À l’heure où les fractures identitaires, les crispations religieuses et les replis culturels traversent de nombreuses sociétés dans le monde, le Maroc continue d’incarner un modèle singulier de coexistence et de dialogue des civilisations. C’est le message fort porté samedi à Rabat par André Azoulay lors d’une conférence organisée dans le cadre de la 31e édition du Salon international de l’édition et du livre 2026.
Intervenant autour du thème « Le Maroc et le génie du vivre-ensemble », le Conseiller de Sa Majesté le Roi a estimé que le Royaume demeure aujourd’hui « un réservoir inépuisable et résilient d’idées nouvelles pour réinventer nos sociétés », dans un contexte international marqué par « le dépérissement des valeurs humaines », la fragmentation et la multiplication des crises.
Pour André Azoulay, le Maroc occupe désormais une place à part dans le paysage mondial grâce à sa capacité historique à faire vivre la diversité culturelle, linguistique et religieuse dans un cadre national stable et cohérent. Il a décrit le modèle marocain de coexistence comme un modèle « idéal et vivant », porté quotidiennement par les citoyens eux-mêmes, garants d’un héritage civilisationnel pluriel.

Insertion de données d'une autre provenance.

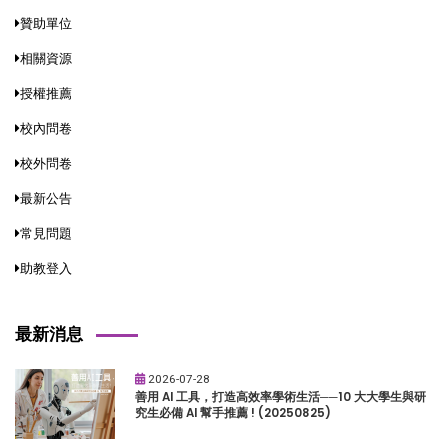
贊助單位
相關資源
授權推薦
校內問卷
校外問卷
最新公告
常見問題
助教登入
最新消息
2026-07-28
善用 AI 工具，打造高效率學術生活──10 大大學生與研
究生必備 AI 幫手推薦 ! (20250825)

Le Conseiller royal a également longuement évoqué le concept de « Tamaghrabit », présenté comme l’expression profonde de l’identité marocaine dans toute sa richesse historique et civilisationnelle. Selon lui, cette notion dépasse les appartenances ethniques, linguistiques ou confessionnelles pour incarner une mémoire collective façonnée au fil des siècles par les influences amazighe, arabe, africaine, andalouse, hébraïque et méditerranéenne.
« Le monde recule, mais le Maroc avance », a affirmé André Azoulay, estimant que le Royaume apparaît aujourd’hui comme « la boussole que le monde a perdue » face aux dérives identitaires et aux tensions géopolitiques contemporaines.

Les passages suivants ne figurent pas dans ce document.